▸ DATA LISTING
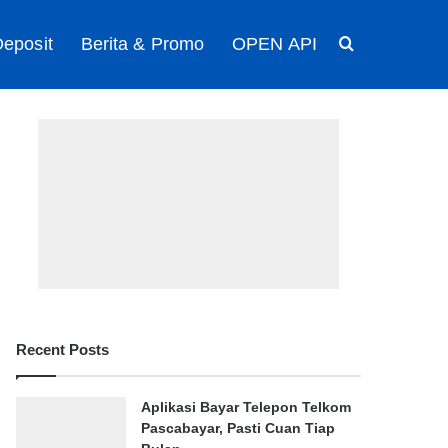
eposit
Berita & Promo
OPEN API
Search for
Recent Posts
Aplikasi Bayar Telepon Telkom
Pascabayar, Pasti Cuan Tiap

* * *

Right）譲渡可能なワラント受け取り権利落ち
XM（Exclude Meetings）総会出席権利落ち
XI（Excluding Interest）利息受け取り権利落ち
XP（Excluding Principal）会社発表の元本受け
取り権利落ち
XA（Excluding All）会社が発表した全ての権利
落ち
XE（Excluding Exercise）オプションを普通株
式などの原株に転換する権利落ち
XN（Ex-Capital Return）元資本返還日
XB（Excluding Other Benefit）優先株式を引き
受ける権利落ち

▸ PROBLEM STATEMENT
The number alone is the answer: work out how many lines in the data contain "Excluding".

▸ ANSWER TO THE EXERCISE
5